* What you are asked to do: Look over the lines below. Report each one that includes the string "into".

Supplied material: Begin

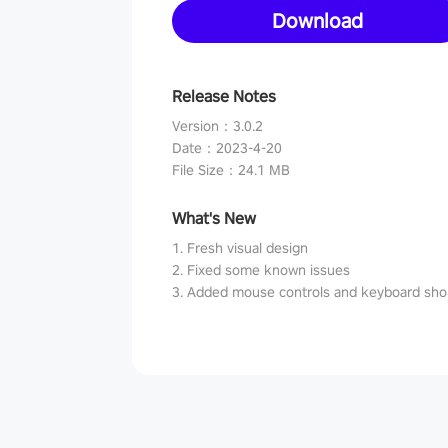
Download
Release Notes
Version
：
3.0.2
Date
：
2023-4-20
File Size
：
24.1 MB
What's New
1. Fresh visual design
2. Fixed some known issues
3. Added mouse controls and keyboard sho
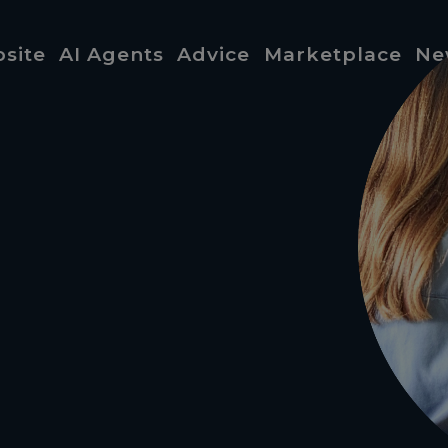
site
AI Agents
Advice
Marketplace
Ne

Supplied material: End
Supplied material: Begin

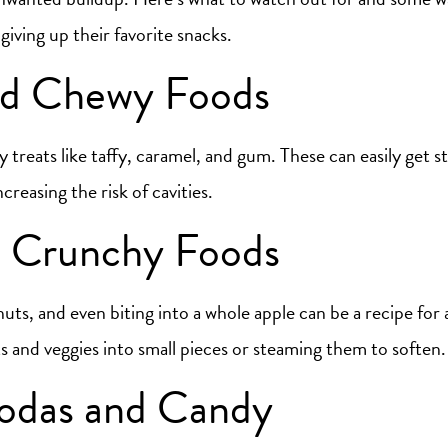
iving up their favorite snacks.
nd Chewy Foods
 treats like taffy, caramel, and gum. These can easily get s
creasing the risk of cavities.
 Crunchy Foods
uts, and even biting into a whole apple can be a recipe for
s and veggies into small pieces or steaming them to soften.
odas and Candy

Supplied material: End
Supplied material: Begin

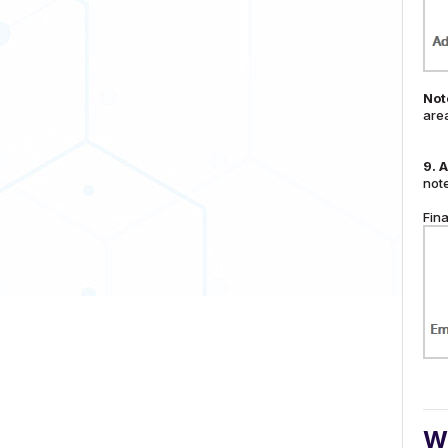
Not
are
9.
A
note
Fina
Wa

Supplied material: End

* Expected answer:
uts, and even biting into a whole apple can be a recipe for
s and veggies into small pieces or steaming them to soften.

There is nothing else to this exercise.